The second attachment is a photo of a functionally identical Contex from my collection, in what looks like 1960s styling. The serial number is 911428. Michel Bardel's list dates Contex production to 1960, so this was presumably a fairly late model. It still has the price ticket underneath - it cost 24 pounds 15 shillings, roughly equivalent to 50 US dollars.
The Contex mechanism is very simple, with many parts constructed from red fibreboard. It's operation is unusual in that all the keys in a row move together - pressing (say) the 4 key picks up the 3,2,and 1, and then the whole lot move down together to the bottom of the stroke. The stroke of the topmost keys is a full inch, which must have been very awkward for the operator, and there is no protection against partial depression (as in the Comptometer).
I have partially disassembled this latter machine, and taken a number of photographs of the mechanism. I hope to annotate these and make them available shortly." John Wolff.
Source: John Wolff - Melbourne, Australia - July 6, 1999
|"I looked at the bottom of my Contex and it has three US patents: 2472519, 2499946 and 2503613. The sales of Contex in Sweden began 1946 and that may be the correct introduction year because Denmark and Sweden are near neighbours." Timo|
Source: Timo Leipala (THE OFFICE - January, 1950)
Recently I have been able to spend a little time re-organising the Contex machines in the collection and searching the web for supporting information. Data from your site has been helpful, as has information from Leif Kristensen. Although I did not set out to amass Contex machines I do seem to have quite a lot, some thirty in all! From these I have been able to deduce some perhaps useful information.

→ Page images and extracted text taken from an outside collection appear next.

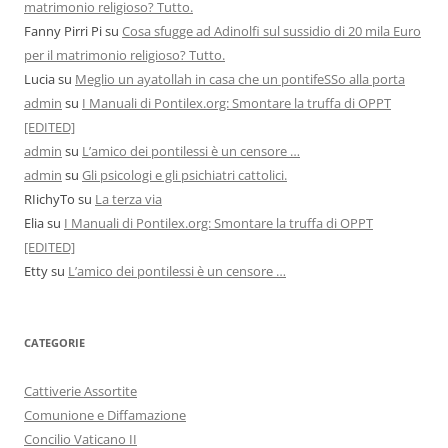
matrimonio religioso? Tutto.
Fanny Pirri Pi
su
Cosa sfugge ad Adinolfi sul sussidio di 20 mila Euro
per il matrimonio religioso? Tutto.
Lucia
su
Meglio un ayatollah in casa che un pontifeSSo alla porta
admin
su
I Manuali di Pontilex.org: Smontare la truffa di OPPT
[EDITED]
admin
su
L’amico dei pontilessi è un censore …
admin
su
Gli psicologi e gli psichiatri cattolici.
RIichyTo
su
La terza via
Elia
su
I Manuali di Pontilex.org: Smontare la truffa di OPPT
[EDITED]
Etty
su
L’amico dei pontilessi è un censore …
CATEGORIE
Cattiverie Assortite
Comunione e Diffamazione
Concilio Vaticano II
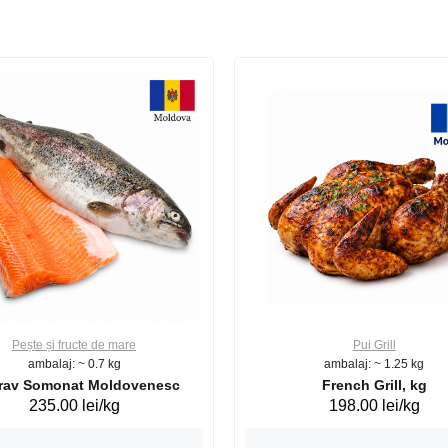
Pește și fructe de mare
Pui Grill
ambalaj: ~ 0.7 kg
ambalaj: ~ 1.25 kg
Păstrav Somonat Moldovenesc
French Grill, kg
235.00 lei/kg
198.00 lei/kg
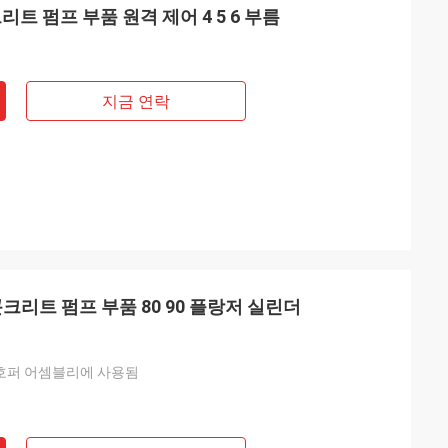
리트 펌프 부품 원격 제어 4 5 6 부름
지금 연락
on 콘크리트 펌프 부품 80 90 플랑저 실린더
er 호퍼 어셈블리에 사용됨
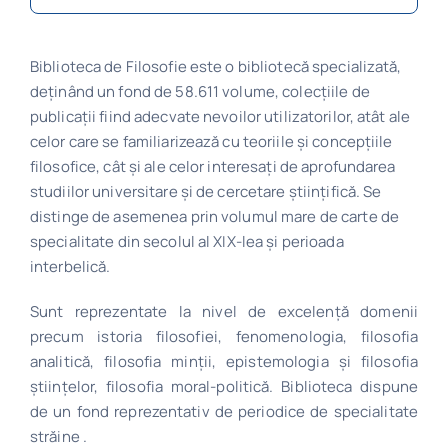
Biblioteca de Filosofie este o bibliotecă specializată,
deţinând un fond de 58.611 volume, colecţiile de
publicaţii fiind adecvate nevoilor utilizatorilor, atât ale
celor care se familiarizează cu teoriile şi concepţiile
filosofice, cât şi ale celor interesaţi de aprofundarea
studiilor universitare şi de cercetare ştiinţifică. Se
distinge de asemenea prin volumul mare de carte de
specialitate din secolul al XIX-lea şi perioada
interbelică.
Sunt reprezentate la nivel de excelenţă domenii
precum istoria filosofiei, fenomenologia, filosofia
analitică, filosofia minţii, epistemologia şi filosofia
ştiinţelor, filosofia moral-politică. Biblioteca dispune
de un fond reprezentativ de periodice de specialitate
străine .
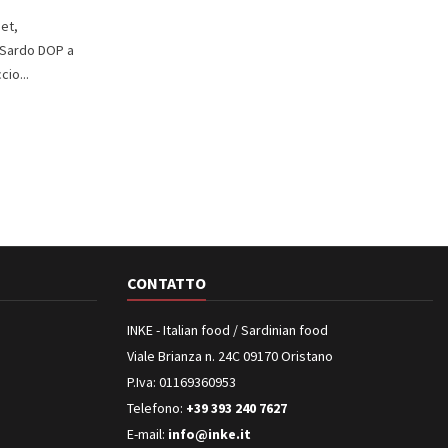
et,
e Sardo DOP a
io...
CONTATTO
INKE - Italian food / Sardinian food
Viale Brianza n. 24C 09170 Oristano
P.Iva: 01169360953
Telefono:
+39 393 240 7627
E-mail:
info@inke.it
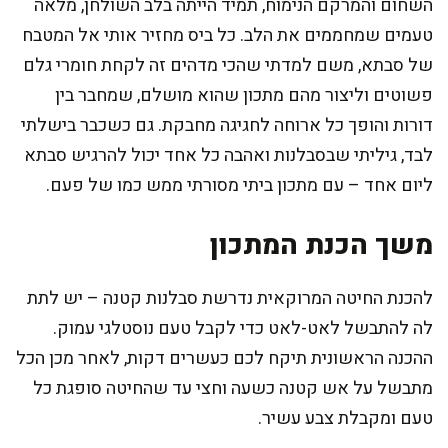
השחום והמרקם הנימוח, תמיד הייתה בלב השולחן, מלאה
טעמים שמחממים את הלב. כל ביס מחזיר אותי אל המטבח
של סבתא, משם למדתי שהכי מדהים זה לקחת חומרי גלם
פשוטים וליצור מהם מתכון שהוא מושלם, שמחבר בין
דורות והופך כל ארוחה לחגיגה מחבקת. גם כשכבר בישלתי
לבד, גיליתי שבסבלנות ואהבה כל אחד יכול להרגיש סבתא
ליום אחד – עם מתכון ביתי מסורתי ממש כמו של פעם.
משך הכנת המתכון
להכנת החיטה המרוקאית נדרשת סבלנות קטנה – יש לתת
לה להתבשל לאט-לאט כדי לקבל טעם נוסטלגי עמוק.
ההכנה הראשונית תיקח לכם כעשרים דקות, לאחר מכן הכל
מתבשל על אש קטנה כשעה וחצי עד שהחיטה סופגת כל
טעם ומקבלת צבע עשיר.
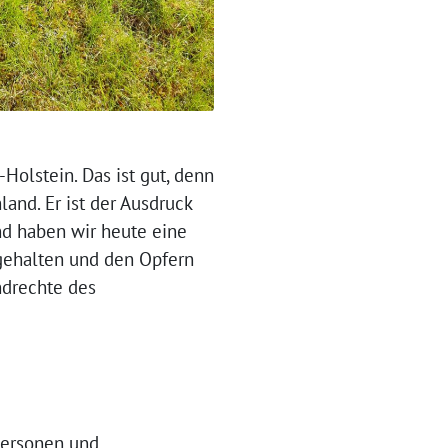
-Holstein. Das ist gut, denn
nd. Er ist der Ausdruck
nd haben wir heute eine
gehalten und den Opfern
undrechte des
personen und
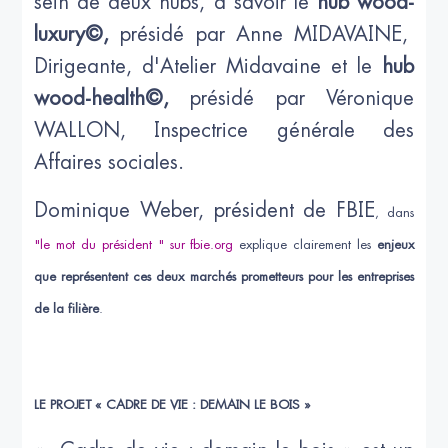
sein de deux hubs, à savoir le
hub wood-
luxury©,
présidé par Anne MIDAVAINE,
Dirigeante, d'Atelier Midavaine et le
hub
wood-health©,
présidé par Véronique
WALLON, Inspectrice générale des
Affaires sociales.
Dominique Weber, président de FBIE
, dans
"le mot du président " sur fbie.org
explique clairement les
enjeux
que représentent ces deux marchés prometteurs pour les entreprises
de la filière
.
LE PROJET « CADRE DE VIE : DEMAIN LE BOIS »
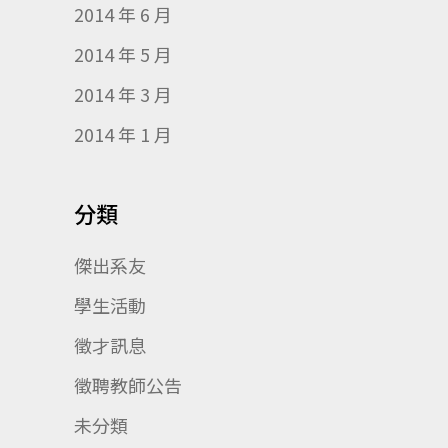
2014 年 6 月
2014 年 5 月
2014 年 3 月
2014 年 1 月
分類
傑出系友
學生活動
徵才訊息
徵聘教師公告
未分類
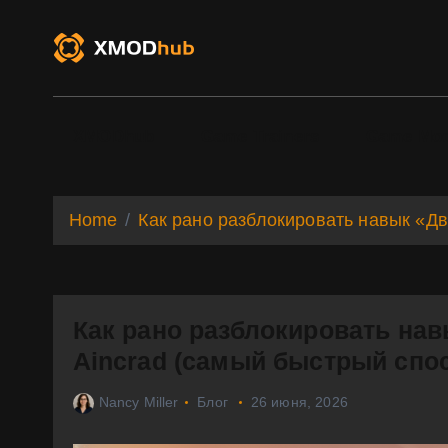
S
k
i
p
t
o
XMODhub
Game Trainers
Game Mo
c
o
n
t
Home
Как рано разблокировать навык «Дв
e
n
t
Как рано разблокировать нав
Aincrad (самый быстрый спо
Nancy Miller
Блог
26 июня, 2026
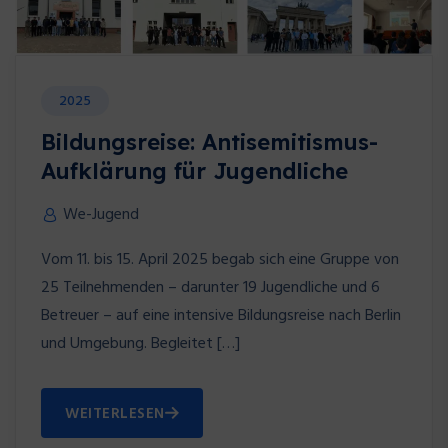
2025
Bildungsreise: Antisemitismus-
Aufklärung für Jugendliche
We-Jugend
Vom 11. bis 15. April 2025 begab sich eine Gruppe von
25 Teilnehmenden – darunter 19 Jugendliche und 6
Betreuer – auf eine intensive Bildungsreise nach Berlin
und Umgebung. Begleitet […]
WEITERLESEN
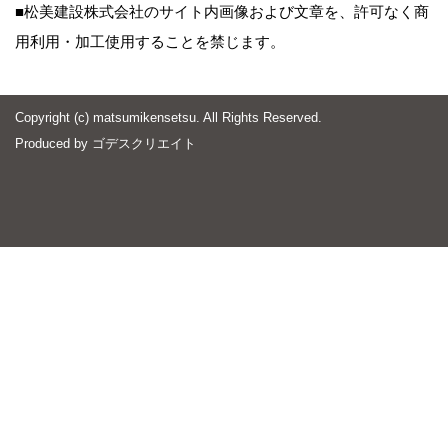
■松美建設株式会社のサイト内画像および文章を、許可なく商
用利用・加工使用することを禁じます。
Copyright (c) matsumikensetsu. All Rights Reserved.
Produced by
ゴデスクリエイト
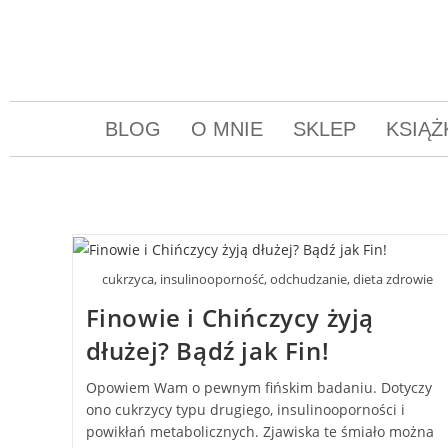
BLOG
O MNIE
SKLEP
KSIĄŻ
cukrzyca, insulinooporność, odchudzanie, dieta zdrowie
Finowie i Chińczycy żyją
dłużej? Bądź jak Fin!
Opowiem Wam o pewnym fińskim badaniu. Dotyczy
ono cukrzycy typu drugiego, insulinooporności i
powikłań metabolicznych. Zjawiska te śmiało można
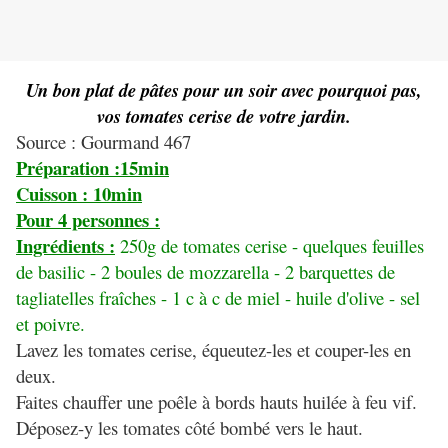
Un bon plat de pâtes pour un soir avec pourquoi pas,
vos tomates cerise de votre jardin.
Source : Gourmand 467
Préparation :15min
Cuisson : 10min
Pour 4 personnes :
Ingrédients :
250g de tomates cerise - quelques feuilles
de basilic - 2 boules de mozzarella - 2 barquettes de
tagliatelles fraîches - 1 c à c de miel - huile d'olive - sel
et poivre.
Lavez les tomates cerise, équeutez-les et couper-les en
deux.
Faites chauffer une poêle à bords hauts huilée à feu vif.
Déposez-y les tomates côté bombé vers le haut.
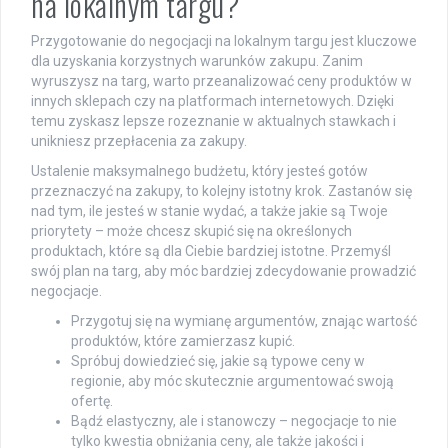
na lokalnym targu?
Przygotowanie do negocjacji na lokalnym targu jest kluczowe
dla uzyskania korzystnych warunków zakupu. Zanim
wyruszysz na targ, warto przeanalizować ceny produktów w
innych sklepach czy na platformach internetowych. Dzięki
temu zyskasz lepsze rozeznanie w aktualnych stawkach i
unikniesz przepłacenia za zakupy.
Ustalenie maksymalnego budżetu, który jesteś gotów
przeznaczyć na zakupy, to kolejny istotny krok. Zastanów się
nad tym, ile jesteś w stanie wydać, a także jakie są Twoje
priorytety – może chcesz skupić się na określonych
produktach, które są dla Ciebie bardziej istotne. Przemyśl
swój plan na targ, aby móc bardziej zdecydowanie prowadzić
negocjacje.
Przygotuj się na wymianę argumentów, znając wartość
produktów, które zamierzasz kupić.
Spróbuj dowiedzieć się, jakie są typowe ceny w
regionie, aby móc skutecznie argumentować swoją
ofertę.
Bądź elastyczny, ale i stanowczy – negocjacje to nie
tylko kwestia obniżania ceny, ale także jakości i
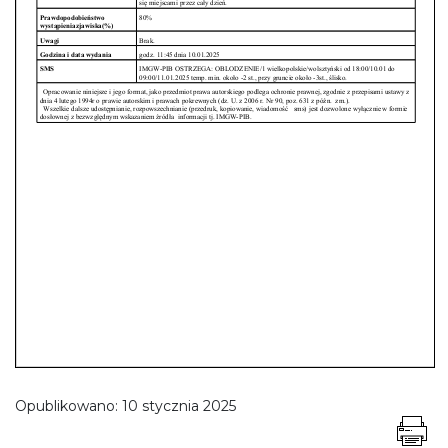
Opublikowano:
10 stycznia 2025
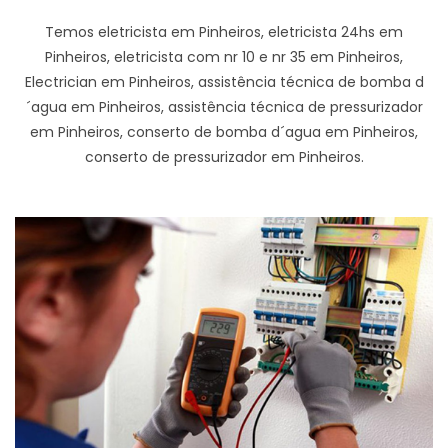
Temos eletricista em Pinheiros, eletricista 24hs em
Pinheiros, eletricista com nr 10 e nr 35 em Pinheiros,
Electrician em Pinheiros, assistência técnica de bomba d
´agua em Pinheiros, assistência técnica de pressurizador
em Pinheiros, conserto de bomba d´agua em Pinheiros,
conserto de pressurizador em Pinheiros.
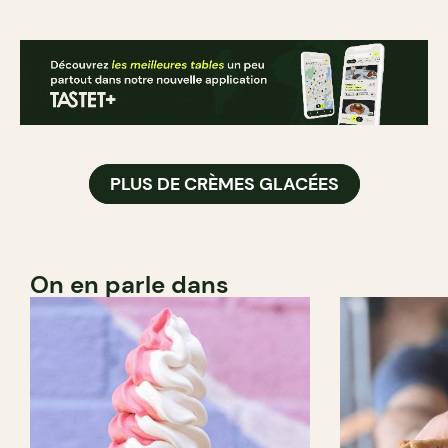
PLUS DE CRÈMES GLACÉES
On en parle dans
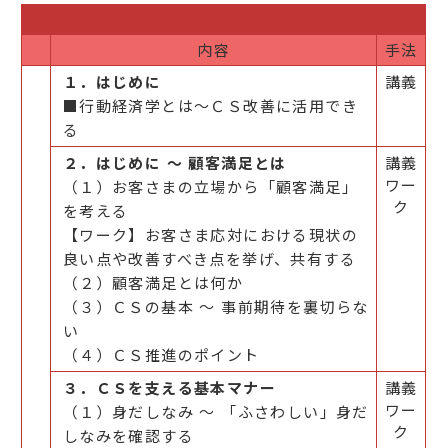
内容
手法
１．はじめに
講義
■行動経済学とは～ＣＳ改善に活用でき
る
２．はじめに ～ 顧客満足とは
講義
ワー
（１）お客さまの立場から「顧客満足」
ク
を考える
【ワーク】お客さま応対における現状の
良い点や改善すべき点を挙げ、共有する
（２）顧客満足とは何か
（３）ＣＳの基本 ～ 事前期待を裏切らな
い
（４）ＣＳ推進のポイント
３．ＣＳを支える基本マナー
講義
ワー
（１）身だしなみ ～ 「ふさわしい」身だ
ク
しなみを確認する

I have eight of the so-called "A" models and can identify four different machines in this group. The brown bakelite models include decimal keyboards, and sterling keyboards with and without farthings. There is also a white plastic (bakelite?) model with a sterling keyboard. All of these have apparently sequential serial numbers, the earliest being 73,053 and the last (white machine) 124,773.
I also have eight of the "B" models and can identify three different machines, being decimal keyboard, and sterling with and without farthings. The serial numbers for the sterling machines seem to follow on from those of the model "A", from133,605 to 605,885. With the decimal keyboards, all bear serial numbers of nine digits starting with "411", and I deduce this to be a model number, supported by evidence in the next paragraph.
The remaining machines are the adding/calculating models with the 0-9 keypad.
There appear to be two different machines within the "Contex 10" label. One type has a dark grey plastic body and the serial number again of nine digits but starting with "431". The second type is of a lighter grey, has a slightly different register presentation and the serial number commencing with "434". A former serviceman on the Contex machines confirms the existence of an upgraded model 10, identifiable by the plastic colour.
The "Contex 20" models I have feature the dark grey plastic case, and serial numbers beginning with "453" . The same serviceman said that there was an upgraded model with the lighter grey case but I have not been able to locate one of these.
The "Contex 30" models have the serial numbers beginning with "473", and the "Contex 55" models with "493".